Caminhou a passos lentos para o balcão de madeira e pediu uma cerveja com um aceno. Gostava dali, daquele Pub trouxa meio escondido, como o Caldeirão Furado, exceto que ali ninguém o reconhecia e ninguém vinha lhe apertar a mão. O anonimato sempre fora algo que Harry Potter apreciava. Pubs escuros com cervejas de verdade eram uma coisa que aprendera a gostar recentemente.

- Dói, não é? É como se os tivessem tirado de nós.

Harry, ainda sentado no balcão com sua cerveja entre os dedos, virou o rosto para trás. Devia estar muito enferrujado por não nota-lo ali. Sentado na ultima mesa encostada a parede, as pernas cruzadas uma sobre a outra, os dedos rodeando delicadamente um copo de whiskey com gelo, os longos cabelos platinados caindo sobre os ombros. Os anos haviam sido muito generosos com Draco Malfoy.

- É o meu segundo. – disse, baixo, mas acrescentou ao ver o olhar de zombaria do outro – Não melhora em nada.
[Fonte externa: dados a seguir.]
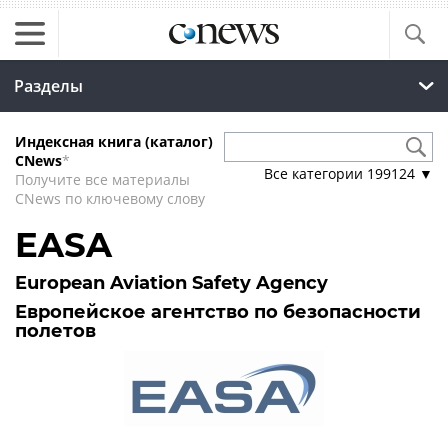
Разделы
Индексная книга (каталог)
CNews
*
Все категории
199124
▼
Получите все материалы
CNews по ключевому слову
EASA
European Aviation Safety Agency
Европейское агентство по безопасности
полетов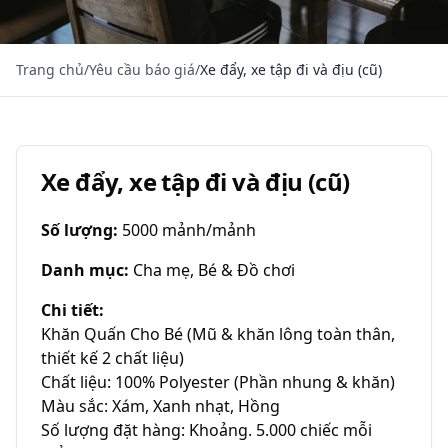
Trang chủ
/
Yêu cầu báo giá
/
Xe đẩy, xe tập đi và địu (cũ)
Xe đẩy, xe tập đi và địu (cũ)
Số lượng
:
5000 mảnh/mảnh
Danh mục
:
Cha mẹ, Bé & Đồ chơi
Chi tiết
:
Khăn Quấn Cho Bé (Mũ & khăn lông toàn thân, 
thiết kế 2 chất liệu)

Chất liệu: 100% Polyester (Phần nhung & khăn)

Màu sắc: Xám, Xanh nhạt, Hồng

Số lượng đặt hàng: Khoảng. 5.000 chiếc mỗi 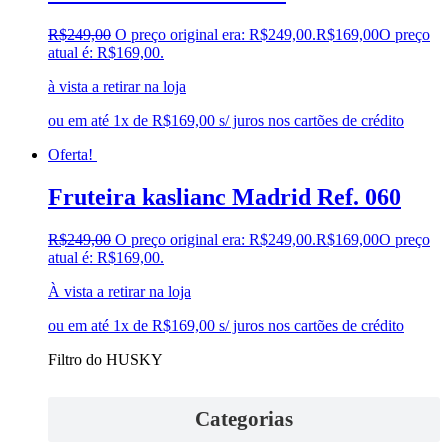
R$
249,00
O preço original era: R$249,00.
R$
169,00
O preço
atual é: R$169,00.
à vista a retirar na loja
ou em até 1x de R$169,00 s/ juros nos cartões de crédito
Oferta!
Fruteira kaslianc Madrid Ref. 060
R$
249,00
O preço original era: R$249,00.
R$
169,00
O preço
atual é: R$169,00.
À vista a retirar na loja
ou em até 1x de R$169,00 s/ juros nos cartões de crédito
Filtro do HUSKY
Categorias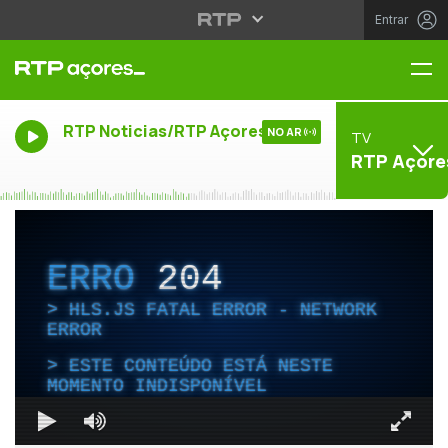
Entrar
Me
RTP Noticias/RTP Açores
NO AR
TV
RTP Açore
ERRO
204
HLS.JS FATAL ERROR - NETWORK
ERROR
ESTE CONTEÚDO ESTÁ NESTE
MOMENTO INDISPONÍVEL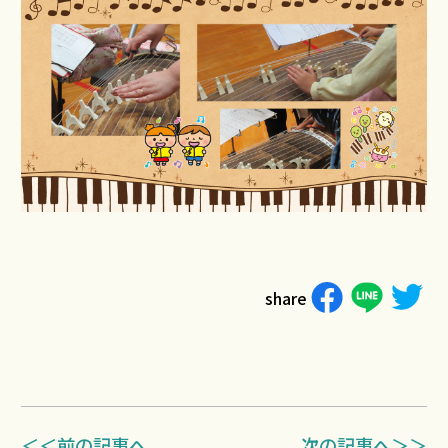
share
＜＜前の記事へ
次の記事へ＞＞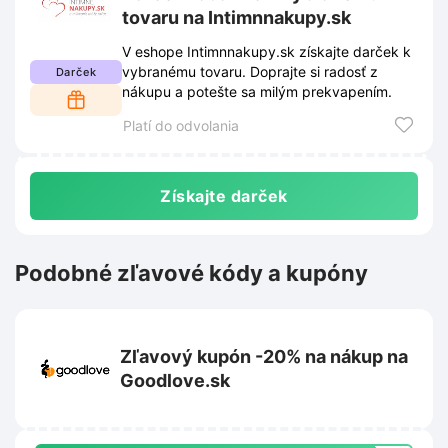
tovaru na Intimnnakupy.sk
V eshope Intimnnakupy.sk získajte darček k
vybranému tovaru. Doprajte si radosť z
Darček
nákupu a potešte sa milým prekvapením.
Platí do odvolania
Získajte darček
Podobné zľavové kódy a kupóny
Zľavový kupón -20% na nákup na
Goodlove.sk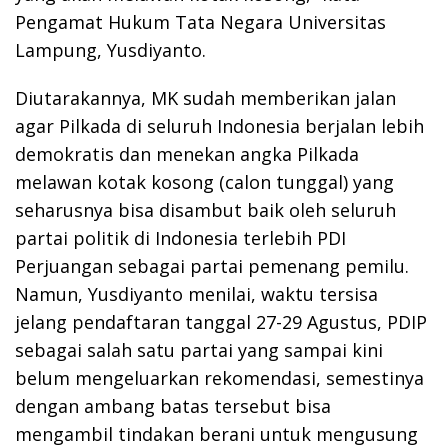
Pengamat Hukum Tata Negara Universitas
Lampung, Yusdiyanto.
Diutarakannya, MK sudah memberikan jalan
agar Pilkada di seluruh Indonesia berjalan lebih
demokratis dan menekan angka Pilkada
melawan kotak kosong (calon tunggal) yang
seharusnya bisa disambut baik oleh seluruh
partai politik di Indonesia terlebih PDI
Perjuangan sebagai partai pemenang pemilu.
Namun, Yusdiyanto menilai, waktu tersisa
jelang pendaftaran tanggal 27-29 Agustus, PDIP
sebagai salah satu partai yang sampai kini
belum mengeluarkan rekomendasi, semestinya
dengan ambang batas tersebut bisa
mengambil tindakan berani untuk mengusung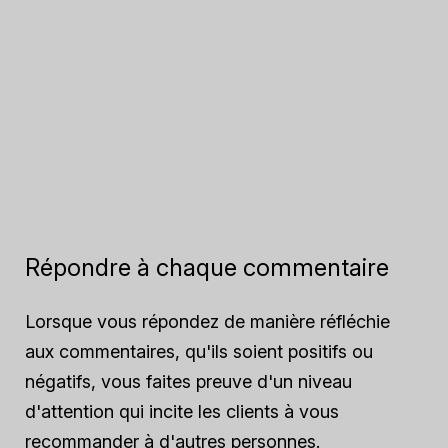
Répondre à chaque commentaire
Lorsque vous répondez de manière réfléchie
aux commentaires, qu'ils soient positifs ou
négatifs, vous faites preuve d'un niveau
d'attention qui incite les clients à vous
recommander à d'autres personnes.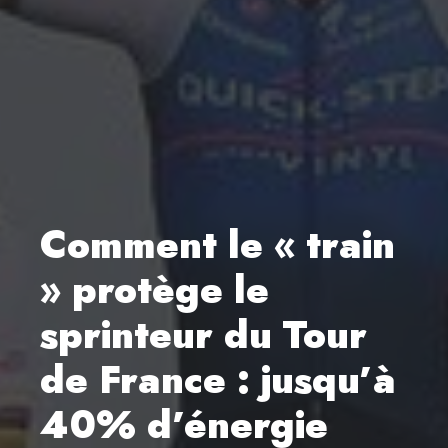
Comment le « train
» protège le
sprinteur du Tour
de France : jusqu’à
40% d’énergie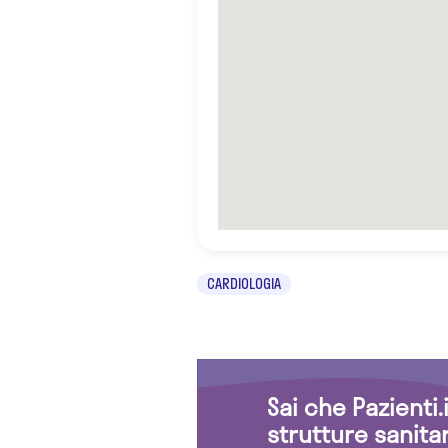
CARDIOLOGIA
Sai che Pazienti
strutture sanita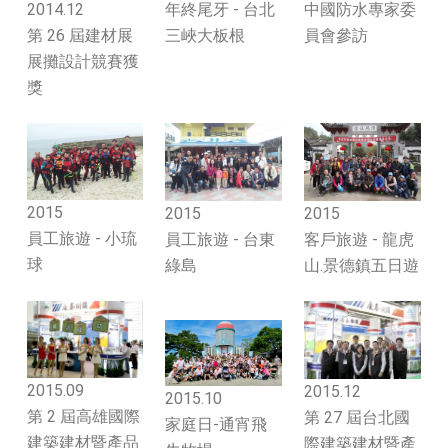
2014.12
年終尾牙 - 台北
中國防水專家委
第 26 屆建材展
三峽大板根
員會參訪
展攤設計競賽獲
獎
2015
2015
2015
員工旅遊 - 小琉
員工旅遊 - 台東
客戶旅遊 - 龍虎
球
綠島
山.景德鎮五日遊
2015.09
2015.12
2015.10
第 2 屆高雄國際
第 27 屆台北國
家庭日-通宵飛
建築建材暨產品
際建築建材暨產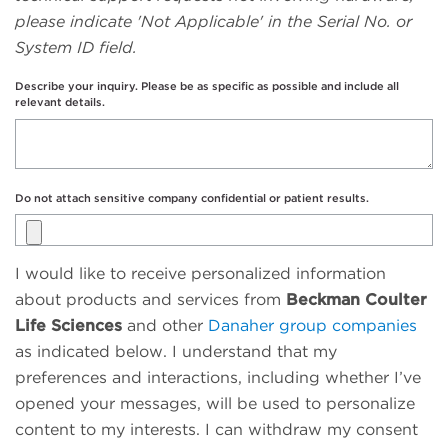
please indicate 'Not Applicable' in the Serial No. or
System ID field.
Describe your inquiry. Please be as specific as possible and include all
relevant details.
Do not attach sensitive company confidential or patient results.
I would like to receive personalized information
about products and services from
Beckman Coulter
Life Sciences
and other
Danaher group companies
as indicated below. I understand that my
preferences and interactions, including whether I’ve
opened your messages, will be used to personalize
content to my interests. I can withdraw my consent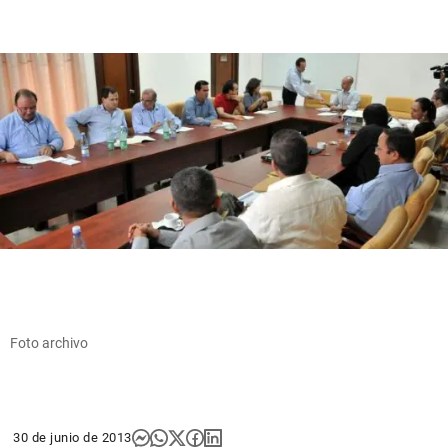
Foto archivo
30 de junio de 2013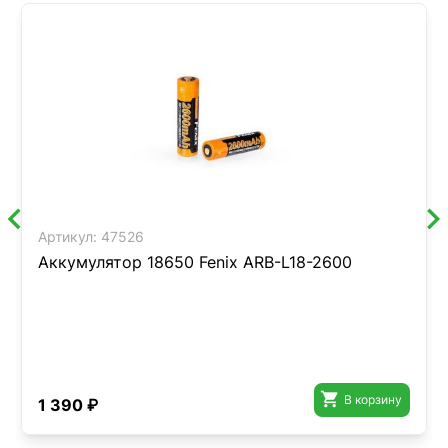
Артикул:
47526
Аккумулятор 18650 Fenix ARB-L18-2600

В корзину
1 390 ₽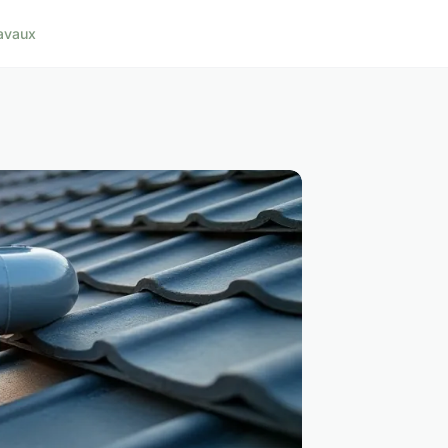
avaux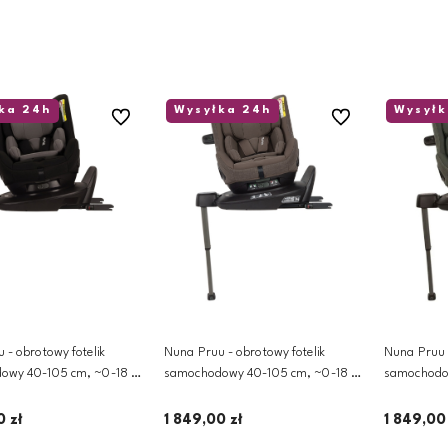
ka 24h
Wysyłka 24h
Wysyłk
Do ulubionych
Do ulubionych
 - obrotowy fotelik
Nuna Pruu - obrotowy fotelik
Nuna Pruu -
owy 40-105 cm, ~0-18 kg
samochodowy 40-105 cm, ~0-18 kg
samochodo
| Chestnut
| Forest
0 zł
1 849,00 zł
1 849,00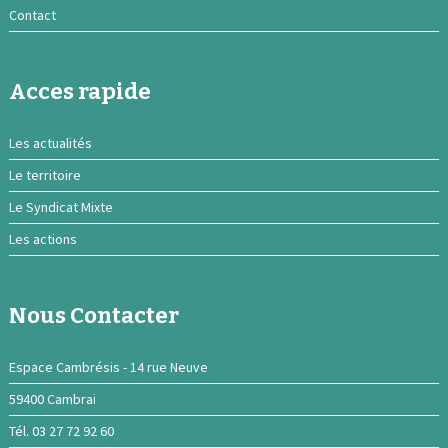
Contact
Acces rapide
Les actualités
Le territoire
Le Syndicat Mixte
Les actions
Nous Contacter
Espace Cambrésis - 14 rue Neuve
59400 Cambrai
Tél. 03 27 72 92 60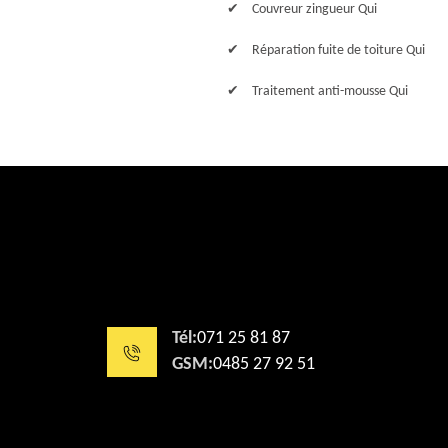
Couvreur zingueur Qui
Réparation fuite de toiture Qui
Traitement anti-mousse Qui
Tél:
071 25 81 87
GSM:
0485 27 92 51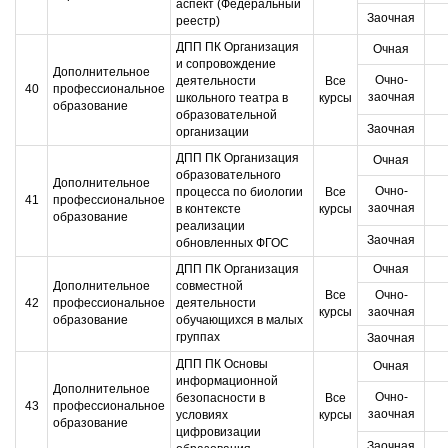
аспект (Федеральный
Заочная
реестр)
ДПП ПК Организация
Очная
и сопровождение
Дополнительное
Очно-
деятельности
Все
40
профессиональное
заочная
школьного театра в
курсы
образование
образовательной
Заочная
организации
ДПП ПК Организация
Очная
образовательного
Дополнительное
Очно-
процесса по биологии
Все
41
профессиональное
заочная
в контексте
курсы
образование
реализации
Заочная
обновленных ФГОС
ДПП ПК Организация
Очная
Дополнительное
совместной
Все
Очно-
42
профессиональное
деятельности
курсы
заочная
образование
обучающихся в малых
группах
Заочная
ДПП ПК Основы
Очная
информационной
Дополнительное
Очно-
безопасности в
Все
43
профессиональное
заочная
условиях
курсы
образование
цифровизации
Заочная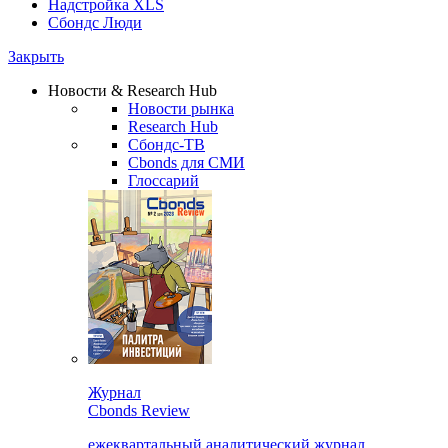
Надстройка XLS
Сбондс Люди
Закрыть
Новости & Research Hub
Новости рынка
Research Hub
Сбондс-ТВ
Cbonds для СМИ
Глоссарий
Журнал
Cbonds Review
ежеквартальный аналитический журнал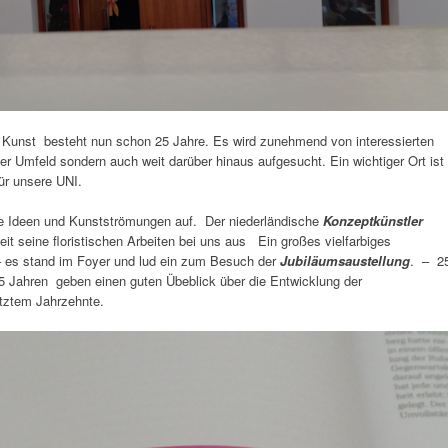
Kunst besteht nun schon 25 Jahre. Es wird zunehmend von interessierten
r Umfeld sondern auch weit darüber hinaus aufgesucht. Ein wichtiger Ort ist
ür unsere UNI.
ue Ideen und Kunstströmungen auf. Der niederländische
Konzeptkünstler
 Zeit seine floristischen Arbeiten bei uns aus Ein großes vielfarbiges
 es stand im Foyer und lud ein zum Besuch der
Jubiläumsaustellung
. – 2
5 Jahren geben einen guten Übeblick über die Entwicklung der
tztem Jahrzehnte.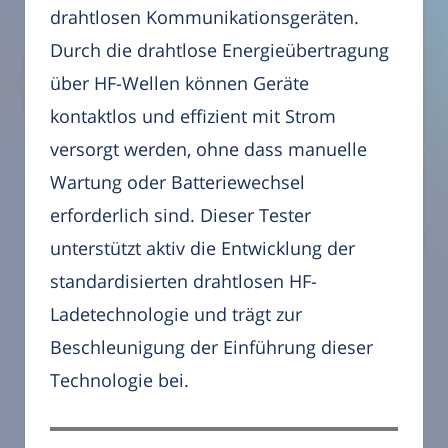
drahtlosen Kommunikationsgeräten.
Durch die drahtlose Energieübertragung
über HF-Wellen können Geräte
kontaktlos und effizient mit Strom
versorgt werden, ohne dass manuelle
Wartung oder Batteriewechsel
erforderlich sind. Dieser Tester
unterstützt aktiv die Entwicklung der
standardisierten drahtlosen HF-
Ladetechnologie und trägt zur
Beschleunigung der Einführung dieser
Technologie bei.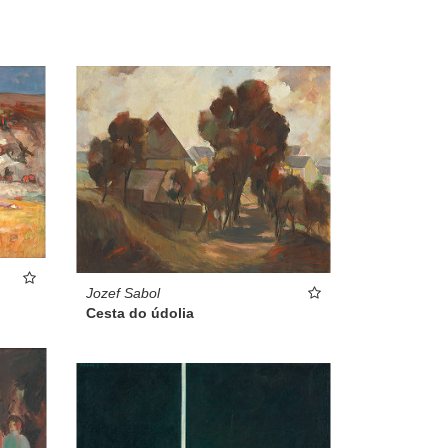
Jozef Sabol
Cesta do údolia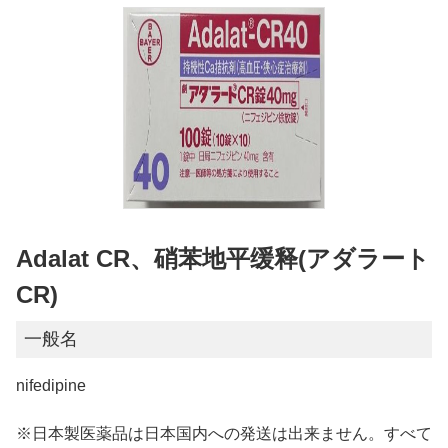
Adalat CR、硝苯地平缓释(アダラート
CR)
一般名
nifedipine
※日本製医薬品は日本国内への発送は出来ません。すべて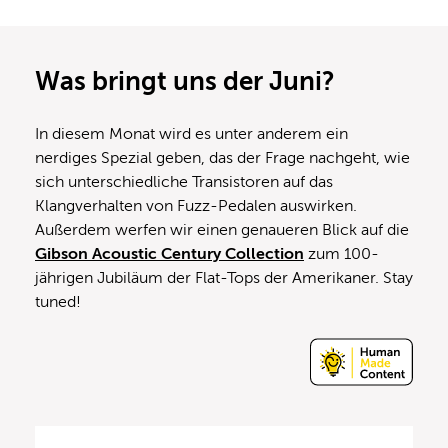
Was bringt uns der Juni?
In diesem Monat wird es unter anderem ein
nerdiges Spezial geben, das der Frage nachgeht, wie
sich unterschiedliche Transistoren auf das
Klangverhalten von Fuzz-Pedalen auswirken.
Außerdem werfen wir einen genaueren Blick auf die
Gibson Acoustic Century Collection
zum 100-
jährigen Jubiläum der Flat-Tops der Amerikaner. Stay
tuned!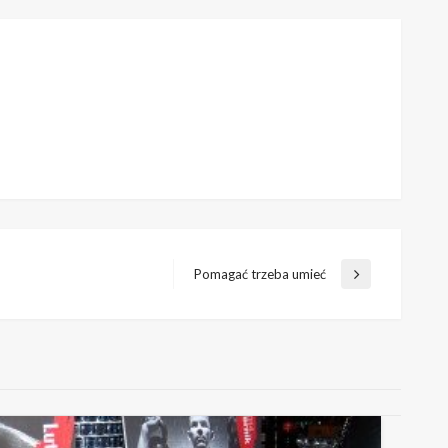
Pomagać trzeba umieć
Następny
wpis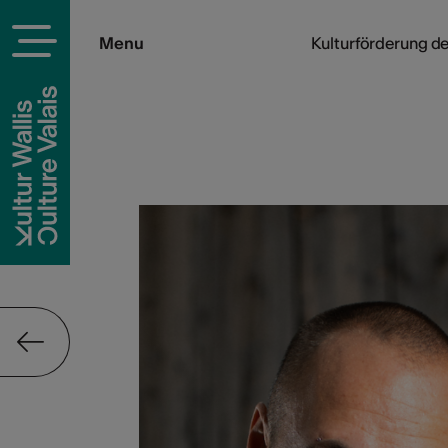
Menu
Kulturförderung der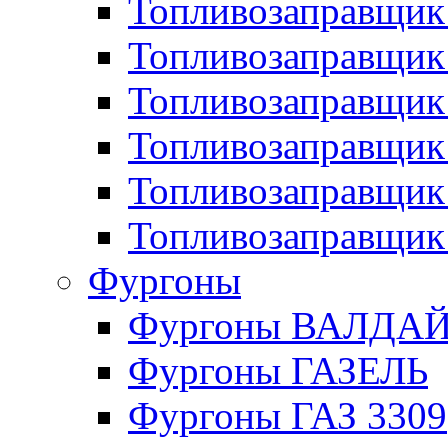
Топливозаправщик 
Топливозаправщи
Топливозаправщик
Топливозаправщик
Топливозаправщик
Топливозаправщик
Фургоны
Фургоны ВАЛДА
Фургоны ГАЗЕЛЬ
Фургоны ГАЗ 3309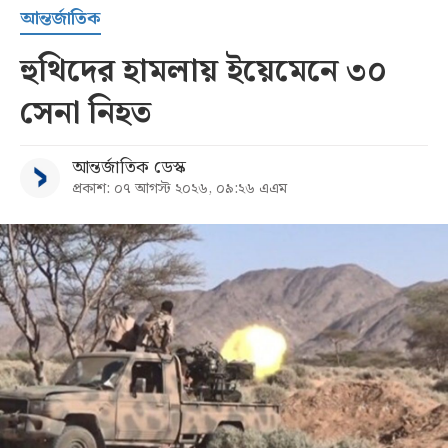
আন্তর্জাতিক
হুথিদের হামলায় ইয়েমেনে ৩০
সেনা নিহত
আন্তর্জাতিক ডেস্ক
প্রকাশ: ০৭ আগস্ট ২০২৬, ০৯:২৬ এএম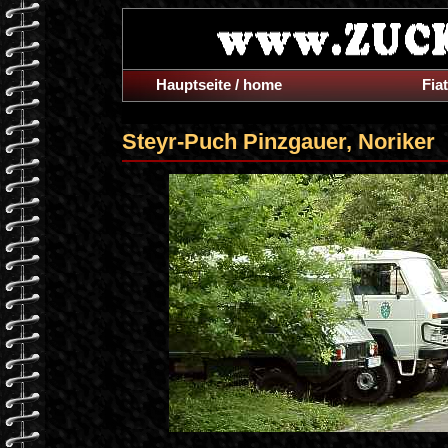
Hauptseite / home
Fiat
Steyr-Puch Pinzgauer, Noriker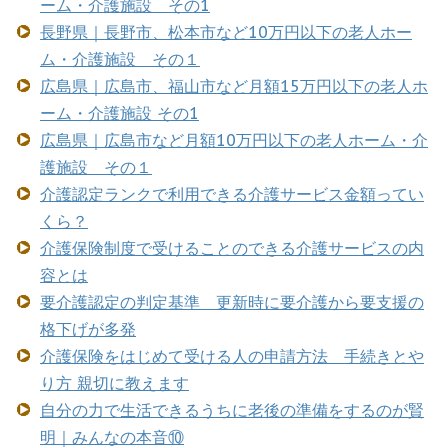
ーム・介護施設 その1
長野県｜長野市、松本市など10万円以下の老人ホー
ム・介護施設 その１
広島県｜広島市、福山市など月額15万円以下の老人ホ
ーム・介護施設 その1
広島県｜広島市など月額10万円以下の老人ホーム・介
護施設 その１
介護認定ランクで利用できる介護サービス金額ってい
くら？
介護保険制度で受けることのできる介護サービスの内
容とは
要介護認定の判定基準 更新時に要介護から要支援の
格下げが多発
介護保険をはじめて受ける人の申請方法 手続きとや
り方 親切に教えます
自分の力で生活できるうちに老後の準備をするのが賢
明｜みんなの本音⑩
- Hump... filhos! Astoria esta em casa se debulhando em lagrimas, pensando em como é pequeno e indefeso seu bebê e quão cruel é manda-lo para Hogwarts tão cedo...

- E o que você acha? – perguntou Harry, interessado pela conversa casual entre eles, pelo tom amigável que Draco usava, embora houvessem se passado dezenove anos desde a ultima vez que haviam se falado.

- Acho que Scorpius é muito parecido comigo, naquela idade. – Draco levou o copo aos lábios e sorveu dois goles rápidos. O gelo tilintou quando ele voltou a pousá-lo sobre a mesa.

Harry riu. Ele entendia isso. Al era imensamente parecido com ele, também, e não apenas em aparência. Tinha uma leve apreensão que fosse cometer os mesmos erros.

- E o seu garoto, Potter... o mais novo. Acha que esta preparado para Hogwarts?

- Ah, ninguém esta preparado para Hogwarts, até que esteja lá. Al vai se dar bem. Ele é igual a mim.

- Eu não consideraria isso um consolo. – Embora a frase pudesse ser ofensiva, Harry voltou a sorrir. Pensando em todas as encrencas que se metera em seus anos de escola, realmente não era nenhum consolo.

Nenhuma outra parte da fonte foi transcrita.